Register the route from the FastAPI runtime:

from fastapi import FastAPI
from redis.asyncio import Redis

from relayna.api import create_execution_router, create_relayna_lifespan, get_relayna_runtime
from relayna.consumer import RetryPolicy, TaskConsumer
from relayna.observability import RedisObservationStore, make_redis_observation_sink

observation_store_prefix = "relayna-observations"

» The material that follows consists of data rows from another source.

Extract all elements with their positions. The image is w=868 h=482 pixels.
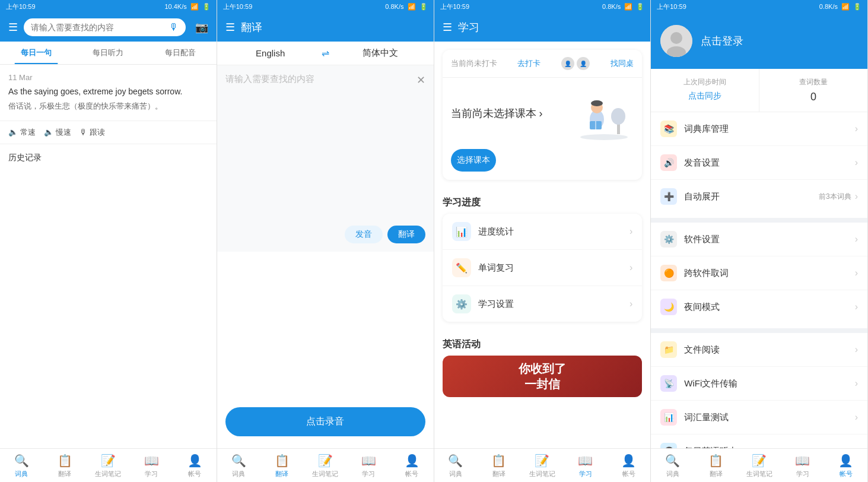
nav-notes-2[interactable]: 📝 生词笔记 (304, 452, 347, 480)
menu-item-cross-app[interactable]: 🟠 跨软件取词 › (651, 256, 867, 290)
divider-2 (651, 328, 867, 333)
menu-icon-2[interactable]: ☰ (225, 21, 235, 34)
nav-translate-2[interactable]: 📋 翻译 (260, 452, 304, 480)
bottom-nav-4: 🔍 词典 📋 翻译 📝 生词笔记 📖 学习 👤 帐号 (651, 448, 867, 482)
stat-sync-value[interactable]: 点击同步 (659, 91, 751, 102)
nav-notes-label-1: 生词笔记 (95, 470, 121, 478)
nav-study-label-1: 学习 (145, 470, 158, 478)
battery-icon-2: 🔋 (419, 3, 428, 11)
menu-icon-dict-library: 📚 (660, 120, 677, 137)
daily-content: 11 Mar As the saying goes, extreme joy b… (0, 65, 217, 120)
progress-label-settings: 学习设置 (478, 299, 629, 310)
nav-account-2[interactable]: 👤 帐号 (390, 452, 434, 480)
activity-banner[interactable]: 你收到了 一封信 (443, 356, 643, 397)
goto-checkin-btn[interactable]: 去打卡 (517, 58, 540, 69)
nav-account-icon-1: 👤 (187, 454, 202, 468)
nav-translate-4[interactable]: 📋 翻译 (694, 452, 737, 480)
nav-dictionary-3[interactable]: 🔍 词典 (434, 452, 478, 480)
screen-account: 上午10:59 0.8K/s 📶 🔋 点击登录 上次同步时间 点击同步 (651, 0, 868, 482)
nav-translate-1[interactable]: 📋 翻译 (43, 452, 87, 480)
menu-item-wifi-transfer[interactable]: 📡 WiFi文件传输 › (651, 367, 867, 401)
menu-item-vocab-test[interactable]: 📊 词汇量测试 › (651, 401, 867, 435)
progress-item-settings[interactable]: ⚙️ 学习设置 › (443, 286, 643, 322)
menu-icon-auto-expand: ➕ (660, 188, 677, 205)
nav-study-label-3: 学习 (579, 470, 592, 478)
nav-notes-3[interactable]: 📝 生词笔记 (520, 452, 564, 480)
tab-daily-dub[interactable]: 每日配音 (144, 42, 217, 64)
dictionary-scroll: 11 Mar As the saying goes, extreme joy b… (0, 65, 217, 448)
book-title-area: 当前尚未选择课本 › (451, 106, 543, 120)
translate-button[interactable]: 翻译 (387, 226, 425, 243)
search-input-1[interactable] (31, 23, 164, 32)
tab-daily-listen[interactable]: 每日听力 (72, 42, 145, 64)
wifi-icon-3: 📶 (624, 3, 632, 11)
menu-icon-3[interactable]: ☰ (443, 21, 452, 34)
battery-icon-3: 🔋 (636, 3, 644, 11)
menu-icon-vocab-test: 📊 (660, 409, 677, 426)
nav-translate-label-2: 翻译 (275, 470, 288, 478)
menu-group-3: 📁 文件阅读 › 📡 WiFi文件传输 › 📊 词汇量测试 › 🎧 每日英语听力 (651, 333, 867, 448)
nav-account-label-3: 帐号 (622, 470, 635, 478)
nav-study-2[interactable]: 📖 学习 (347, 452, 390, 480)
battery-icon-4: 🔋 (853, 3, 861, 11)
progress-item-review[interactable]: ✏️ 单词复习 › (443, 250, 643, 286)
history-title: 历史记录 (8, 153, 208, 163)
nav-account-4[interactable]: 👤 帐号 (824, 452, 867, 480)
nav-translate-label-3: 翻译 (492, 470, 505, 478)
menu-item-file-read[interactable]: 📁 文件阅读 › (651, 333, 867, 367)
menu-item-daily-listen[interactable]: 🎧 每日英语听力 › (651, 435, 867, 448)
time-4: 上午10:59 (657, 2, 686, 11)
audio-normal-btn[interactable]: 🔈 常速 (8, 127, 36, 138)
stat-query-label: 查词数量 (768, 77, 859, 87)
translate-close-icon[interactable]: ✕ (416, 74, 425, 87)
nav-dictionary-1[interactable]: 🔍 词典 (0, 452, 43, 480)
translate-action-btns: 发音 翻译 (217, 226, 434, 252)
nav-notes-4[interactable]: 📝 生词笔记 (737, 452, 781, 480)
progress-item-stats[interactable]: 📊 进度统计 › (443, 214, 643, 250)
audio-slow-btn[interactable]: 🔈 慢速 (44, 127, 71, 138)
lang-swap-icon[interactable]: ⇌ (322, 47, 329, 59)
lang-to[interactable]: 简体中文 (335, 47, 425, 59)
status-bar-right-4: 0.8K/s 📶 🔋 (819, 3, 861, 11)
menu-icon-1[interactable]: ☰ (8, 21, 18, 34)
select-book-btn[interactable]: 选择课本 (451, 149, 496, 172)
nav-dictionary-2[interactable]: 🔍 词典 (217, 452, 260, 480)
status-bar-right-3: 0.8K/s 📶 🔋 (602, 3, 644, 11)
menu-item-software-settings[interactable]: ⚙️ 软件设置 › (651, 223, 867, 256)
menu-item-auto-expand[interactable]: ➕ 自动展开 前3本词典 › (651, 180, 867, 213)
audio-follow-btn[interactable]: 🎙 跟读 (80, 127, 105, 138)
nav-dictionary-icon-4: 🔍 (665, 454, 680, 468)
nav-dictionary-label-1: 词典 (15, 470, 28, 478)
nav-notes-1[interactable]: 📝 生词笔记 (87, 452, 130, 480)
nav-dictionary-4[interactable]: 🔍 词典 (651, 452, 694, 480)
login-hint[interactable]: 点击登录 (701, 34, 743, 48)
nav-account-3[interactable]: 👤 帐号 (607, 452, 650, 480)
progress-icon-review: ✏️ (452, 258, 471, 277)
progress-arrow-stats: › (629, 226, 632, 237)
nav-account-1[interactable]: 👤 帐号 (173, 452, 217, 480)
account-scroll: 📚 词典库管理 › 🔊 发音设置 › ➕ 自动展开 前3本词典 › (651, 112, 867, 448)
record-button[interactable]: 点击录音 (225, 407, 425, 436)
menu-item-dict-library[interactable]: 📚 词典库管理 › (651, 112, 867, 146)
nav-study-4[interactable]: 📖 学习 (781, 452, 824, 480)
translate-input-area[interactable]: 请输入需要查找的内容 ✕ (217, 65, 434, 226)
audio-slow-label: 慢速 (56, 127, 71, 138)
camera-icon-1[interactable]: 📷 (195, 21, 208, 34)
nav-study-3[interactable]: 📖 学习 (564, 452, 607, 480)
lang-from[interactable]: English (225, 48, 316, 58)
pronounce-button[interactable]: 发音 (345, 226, 383, 243)
menu-item-night-mode[interactable]: 🌙 夜间模式 › (651, 290, 867, 324)
translate-lang-bar: English ⇌ 简体中文 (217, 42, 434, 65)
network-4: 0.8K/s (819, 3, 838, 10)
nav-translate-label-1: 翻译 (58, 470, 71, 478)
stat-sync: 上次同步时间 点击同步 (651, 69, 759, 112)
search-bar-1[interactable]: 🎙 (24, 18, 186, 36)
tab-daily-sentence[interactable]: 每日一句 (0, 42, 72, 64)
find-desk-btn[interactable]: 找同桌 (611, 58, 634, 69)
mic-icon-1[interactable]: 🎙 (169, 22, 179, 33)
nav-dictionary-label-2: 词典 (232, 470, 245, 478)
menu-item-pronunciation[interactable]: 🔊 发音设置 › (651, 146, 867, 180)
network-2: 0.8K/s (385, 3, 403, 10)
nav-study-1[interactable]: 📖 学习 (130, 452, 173, 480)
nav-translate-3[interactable]: 📋 翻译 (477, 452, 520, 480)
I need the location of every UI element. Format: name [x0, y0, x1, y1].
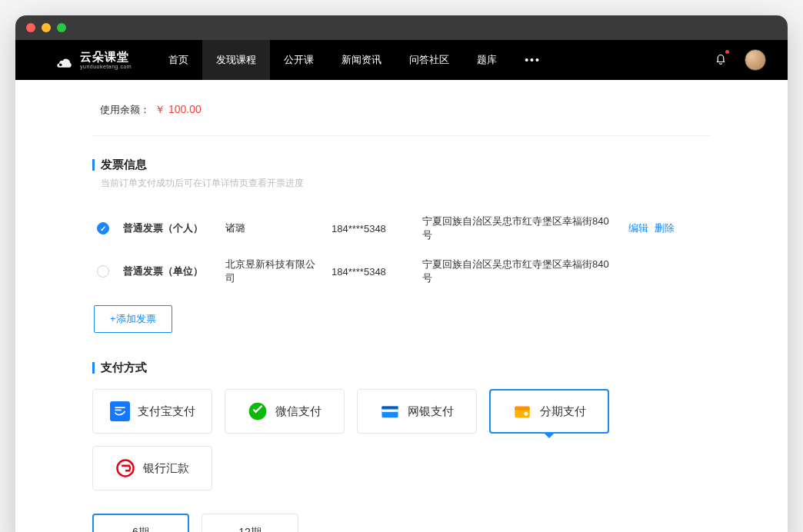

worker_observation_store = RedisObservationStore(
    Redis.from_url("redis://localhost:6379/0"),
    prefix=observation_store_prefix,
    ttl_seconds=86400,
    history_maxlen=500,
)

consumer = TaskConsumer(
    rabbitmq=client,
    handler=handle_task,
    retry_policy=RetryPolicy(max_retries=3, delay_ms=30000),
    observation_sink=make_redis_observation_sink(worker_observation_store),
)

app = FastAPI(
    lifespan=create_relayna_lifespan(
        topology=topology,
        redis_url="redis://localhost:6379/0",
        observation_store_prefix=observation_store_prefix,
        observation_store_ttl_seconds=86400,
        observation_history_maxlen=500,
    )
)

runtime = get_relayna_runtime(app)
app.include_router(create_execution_router(execution_graph_service=runtime.execution_graph_service))

The default route is:

  • GET /executions/{task_id}/graph

If you use ContractAliasConfig, the path parameter name follows http_aliases["task_id"] and the JSON body field follows field_aliases["task_id"].

Route behavior:

  • returns 404 only when Relayna has no status history, no persisted observations, and no DLQ records for the requested task
  • returns a graph even without persisted observations when status or DLQ data exists
  • sets summary.graph_completeness to "full" when observations were available
  • sets summary.graph_completeness to "partial" when the graph had to be reconstructed from status and DLQ data only

Runtime wiring

Execution graphs are most useful when both HTTP and workers share the same Redis-backed observation store.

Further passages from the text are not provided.